[Dataset entries]
=== Begin Enclosure ===
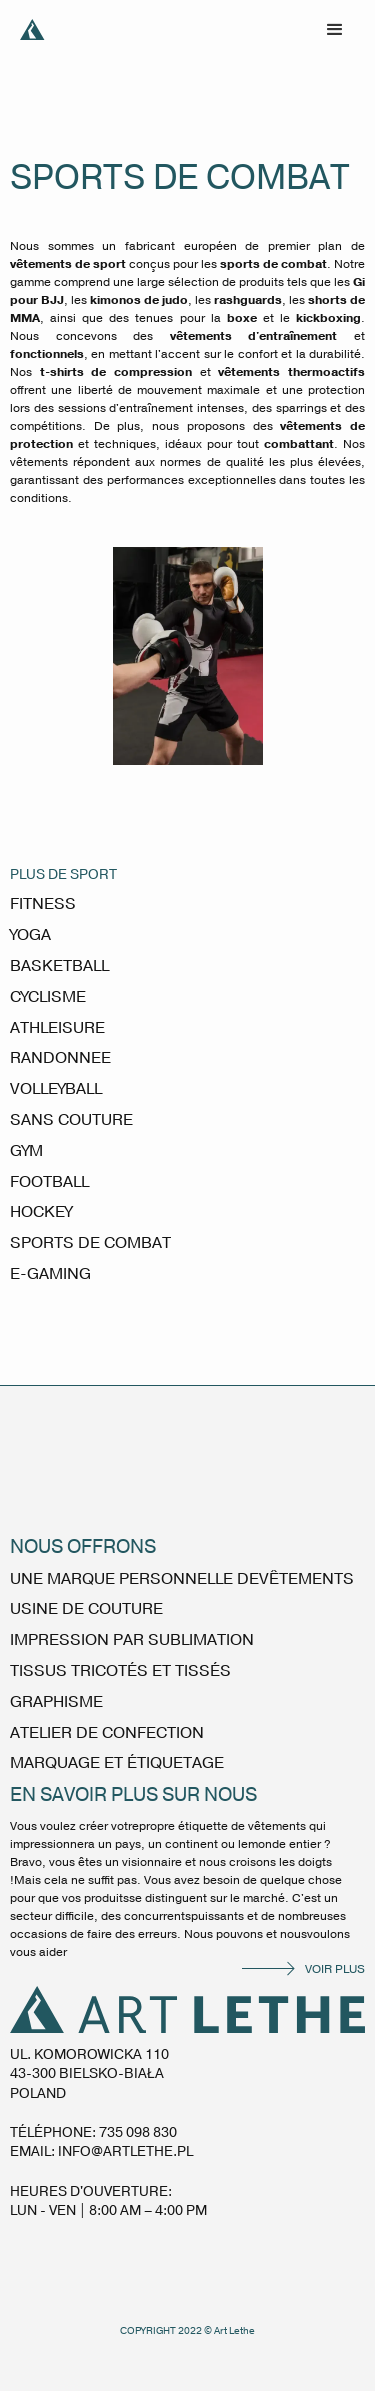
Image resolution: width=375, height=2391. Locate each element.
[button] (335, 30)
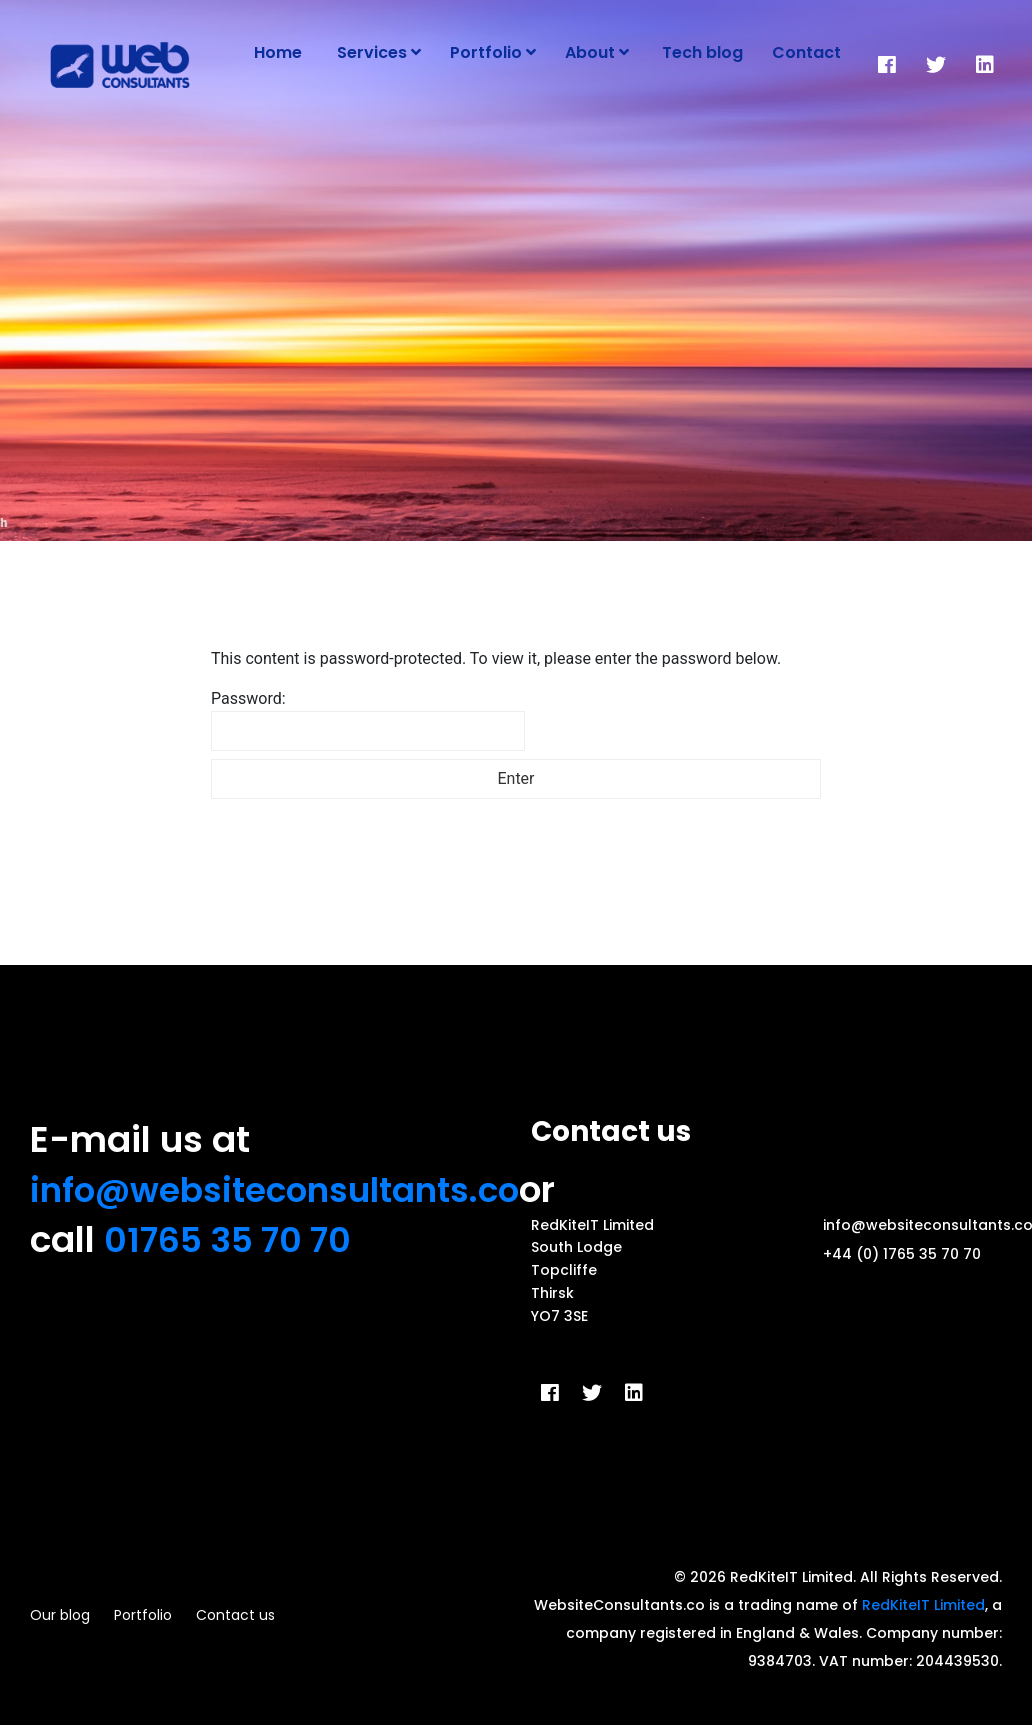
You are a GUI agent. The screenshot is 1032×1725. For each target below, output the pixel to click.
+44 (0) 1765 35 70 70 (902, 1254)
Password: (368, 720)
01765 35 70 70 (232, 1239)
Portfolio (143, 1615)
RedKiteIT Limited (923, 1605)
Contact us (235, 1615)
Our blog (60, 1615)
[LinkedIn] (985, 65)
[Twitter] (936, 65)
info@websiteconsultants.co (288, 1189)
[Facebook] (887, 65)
=== End Enclosure ===
In the copy, no pictures should appear; the records themselves must be repeated exactly.

Image resolution: width=375, height=2391. Locate each element.
[button] (335, 30)
You are a GUI agent. The screenshot is 1032×1725. For each target below, output the pixel to click.
+44 (0) 1765 35 70 70 (902, 1254)
Password: (368, 720)
01765 35 70 70 (232, 1239)
Portfolio (143, 1615)
RedKiteIT Limited (923, 1605)
Contact us (235, 1615)
Our blog (60, 1615)
[LinkedIn] (985, 65)
[Twitter] (936, 65)
info@websiteconsultants.co (288, 1189)
[Facebook] (887, 65)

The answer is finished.